By braking before the corner and coasting through the corner you have great traction, a consistent head angle, consistent weight placement and the correct lean angle. In addition the corner will be much calmer and relaxing without so much going on, making it feel slower and easier than braking in the corner.

mountain bike cornering

Greg Minnaar off the brakes and cornering like the champ he is! BetterRide Downhill Mountain Bike Camp 2007

So we have more traction, are calmer, in better body position and relaxed but we haven’t gotten to the biggest benefit of finishing our braking before the corner, a longer ramp to accelerate down! Most corners that you are carrying enough speed into for technique to be important are downhill corners, they lose three or more feet of altitude from beginning to end. For example: You have a corner that loses 10 feet of altitude (it starts at 1,510 feet above sea level and ends at 1,500 feet above sea level) and the pitch of the corner is steep enough that your speed increases by 25% for every five feet you descend. Your instinct is to go fast! So you enter that corner at 20 mph while your buddy enters that corner at 10 mph, and you are thinking, “sweet, my buddy is a wuss and I just put 10-15 feet on him at the entrance to the corner” (which you did). Then just before the half-way point of the corner you realize you are going way to fast and brake hard and slow to 10 mph and then let go of your brakes at the half-way point  (magically, at 25 miles an hour you slow to 10 mph in the middle of a corner without sliding out or crashing in just a foot or two of distance, more realistically you would end braking almost to the exit of the corner). So now you are at the middle of the corner doing 10 miles an hour (and your adrenaline is spiked, your eyes are as big as tennis balls and you are super tense because your nearly crashed) but you are still 10-15 feet ahead of your buddy and you have a five foot ramp to accelerate down through the exit of the corner (so in this example you exit at 10 mph times 1.25 or 12.5 mph). Your buddy mean while has accelerated from 10 to 12.5 mph at the halfway point of the corner, is totally relaxed and smiling knowing he is going to increase his speed by 25% again from the center of the corner to the exit. So your buddy exits the corner at 15.6 mph (12.5 x 1.25). For argument sake let’s say you still exited the corner a few feet in front of your buddy but, your buddy is going 3.1 mph faster than you and there is a long flat straight away after the corner (or an uphill!), who is going to get to the end of the straightaway quicker? Who is going to use less energy on that straightaway ? Obviously your buddy is!

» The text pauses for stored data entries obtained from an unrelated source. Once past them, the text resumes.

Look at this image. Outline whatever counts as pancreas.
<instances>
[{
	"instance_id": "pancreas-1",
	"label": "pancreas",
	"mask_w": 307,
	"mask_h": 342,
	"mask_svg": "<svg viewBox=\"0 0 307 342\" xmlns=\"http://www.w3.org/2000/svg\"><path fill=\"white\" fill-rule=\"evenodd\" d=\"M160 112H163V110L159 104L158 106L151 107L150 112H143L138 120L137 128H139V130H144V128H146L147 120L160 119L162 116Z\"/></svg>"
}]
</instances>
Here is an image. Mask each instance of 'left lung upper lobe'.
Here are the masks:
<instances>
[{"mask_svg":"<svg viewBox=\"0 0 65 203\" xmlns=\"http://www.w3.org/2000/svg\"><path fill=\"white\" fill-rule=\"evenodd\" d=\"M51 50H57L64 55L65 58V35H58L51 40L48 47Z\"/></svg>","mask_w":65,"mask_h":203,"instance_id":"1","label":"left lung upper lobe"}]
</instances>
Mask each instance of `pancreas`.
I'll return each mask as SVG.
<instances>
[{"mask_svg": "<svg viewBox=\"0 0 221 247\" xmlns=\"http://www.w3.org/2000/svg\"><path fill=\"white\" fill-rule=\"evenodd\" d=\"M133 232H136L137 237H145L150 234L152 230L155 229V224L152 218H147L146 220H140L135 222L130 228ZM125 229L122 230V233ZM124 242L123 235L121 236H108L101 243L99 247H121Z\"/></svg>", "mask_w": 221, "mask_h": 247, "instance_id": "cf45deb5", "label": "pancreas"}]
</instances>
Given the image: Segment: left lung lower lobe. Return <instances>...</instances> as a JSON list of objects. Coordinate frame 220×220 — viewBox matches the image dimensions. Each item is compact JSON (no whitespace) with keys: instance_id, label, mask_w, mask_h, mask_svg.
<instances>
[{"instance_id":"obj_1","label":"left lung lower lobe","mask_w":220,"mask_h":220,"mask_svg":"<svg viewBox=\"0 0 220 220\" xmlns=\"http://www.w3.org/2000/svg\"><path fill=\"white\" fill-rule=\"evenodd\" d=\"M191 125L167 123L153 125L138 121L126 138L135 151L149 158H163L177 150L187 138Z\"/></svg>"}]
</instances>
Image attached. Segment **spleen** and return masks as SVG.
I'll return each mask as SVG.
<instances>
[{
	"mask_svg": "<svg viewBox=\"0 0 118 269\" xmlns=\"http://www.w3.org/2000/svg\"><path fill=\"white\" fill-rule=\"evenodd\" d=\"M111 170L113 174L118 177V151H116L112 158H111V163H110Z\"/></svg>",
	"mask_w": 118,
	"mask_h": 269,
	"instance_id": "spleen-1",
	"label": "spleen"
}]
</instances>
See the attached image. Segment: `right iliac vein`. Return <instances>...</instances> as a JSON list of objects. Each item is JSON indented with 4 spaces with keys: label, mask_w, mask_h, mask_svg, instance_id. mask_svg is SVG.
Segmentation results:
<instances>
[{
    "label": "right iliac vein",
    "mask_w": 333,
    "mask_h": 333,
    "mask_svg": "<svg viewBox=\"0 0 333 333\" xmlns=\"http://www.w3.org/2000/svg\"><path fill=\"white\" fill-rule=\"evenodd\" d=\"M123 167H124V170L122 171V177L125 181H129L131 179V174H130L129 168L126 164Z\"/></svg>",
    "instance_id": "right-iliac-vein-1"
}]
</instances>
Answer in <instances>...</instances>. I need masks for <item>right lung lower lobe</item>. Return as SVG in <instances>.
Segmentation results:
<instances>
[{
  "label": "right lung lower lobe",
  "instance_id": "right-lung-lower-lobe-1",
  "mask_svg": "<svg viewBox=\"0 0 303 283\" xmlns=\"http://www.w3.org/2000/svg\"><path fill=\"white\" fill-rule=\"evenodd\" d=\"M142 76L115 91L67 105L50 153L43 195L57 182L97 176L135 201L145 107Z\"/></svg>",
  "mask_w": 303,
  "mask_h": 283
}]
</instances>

There is an old motorcycle/car racing expression, “sometimes, you have to go slow to go fast”, and it doubly true for mountain bikers as you don’t have an untiring engine to make up for your mistakes.

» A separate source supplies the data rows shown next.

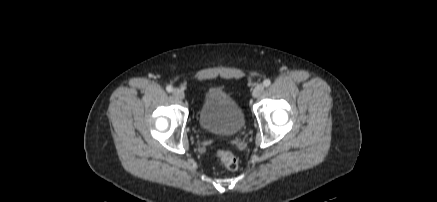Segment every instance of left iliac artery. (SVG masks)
<instances>
[{
  "instance_id": "left-iliac-artery-1",
  "label": "left iliac artery",
  "mask_w": 437,
  "mask_h": 202,
  "mask_svg": "<svg viewBox=\"0 0 437 202\" xmlns=\"http://www.w3.org/2000/svg\"><path fill=\"white\" fill-rule=\"evenodd\" d=\"M271 84V81L269 79L264 80L263 85L265 87H268Z\"/></svg>"
}]
</instances>
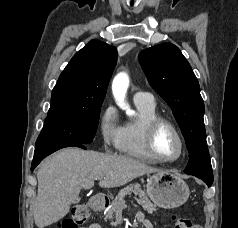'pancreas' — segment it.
Returning a JSON list of instances; mask_svg holds the SVG:
<instances>
[{
  "instance_id": "obj_1",
  "label": "pancreas",
  "mask_w": 238,
  "mask_h": 228,
  "mask_svg": "<svg viewBox=\"0 0 238 228\" xmlns=\"http://www.w3.org/2000/svg\"><path fill=\"white\" fill-rule=\"evenodd\" d=\"M130 192H133L136 196H138V203L141 204L143 209L147 210L148 213L152 214L157 210L156 206L148 199L145 191L141 189L139 184H130L120 190L111 205L106 209L105 220H112L114 218L116 210L118 207L125 204L124 198L126 195L130 194Z\"/></svg>"
}]
</instances>
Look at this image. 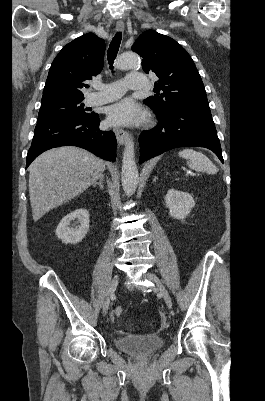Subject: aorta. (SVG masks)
I'll return each mask as SVG.
<instances>
[{"mask_svg":"<svg viewBox=\"0 0 265 401\" xmlns=\"http://www.w3.org/2000/svg\"><path fill=\"white\" fill-rule=\"evenodd\" d=\"M140 56L134 52H123L120 56L118 66L120 68H138L140 66ZM139 172L135 162L133 138H128L125 142V148L122 158L121 180L125 194L131 196L138 186Z\"/></svg>","mask_w":265,"mask_h":401,"instance_id":"762f6f07","label":"aorta"}]
</instances>
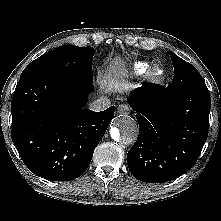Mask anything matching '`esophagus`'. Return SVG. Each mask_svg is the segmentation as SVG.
<instances>
[{
	"label": "esophagus",
	"instance_id": "esophagus-1",
	"mask_svg": "<svg viewBox=\"0 0 221 221\" xmlns=\"http://www.w3.org/2000/svg\"><path fill=\"white\" fill-rule=\"evenodd\" d=\"M117 111L119 114H129L130 107L126 104H121L117 107Z\"/></svg>",
	"mask_w": 221,
	"mask_h": 221
}]
</instances>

A great way to prove this to yourself (which is really important, though you may believe me your subconscious still has it doubts) is the “French Cornering Drill”, so named because Marla Streb told me she learned it from some French downhill racers. The drill is quite simple, find a corner where right after the exit the trail goes uphill and see how far you can coast up the hill after the corner, the further you coast the more exit speed you had! First go in hot (at your normal, too fast for the corner pace if you are like me) coast out of the corner and draw a line in the sand where you coasted to. Then come in hot, brake really hard on the straight before the corner (slow down to total wussy pace) and see how far you coast. Then keep coming in a hair faster until you are going as fast as you can go without braking in the corner. You will be amazed at how much more exit speed you have (how much further you coast) when you come in at the correct speed for your skills in that corner! Do this drill today!

Lastly, remember, mountain biking is an offensive sport, there is really true in corners! We want to always enter a corner with a positive goal, “blast this corner”, “rail this corner” not a defensive goal, “gosh, I hope I make it”, “don’t crash here”, etc.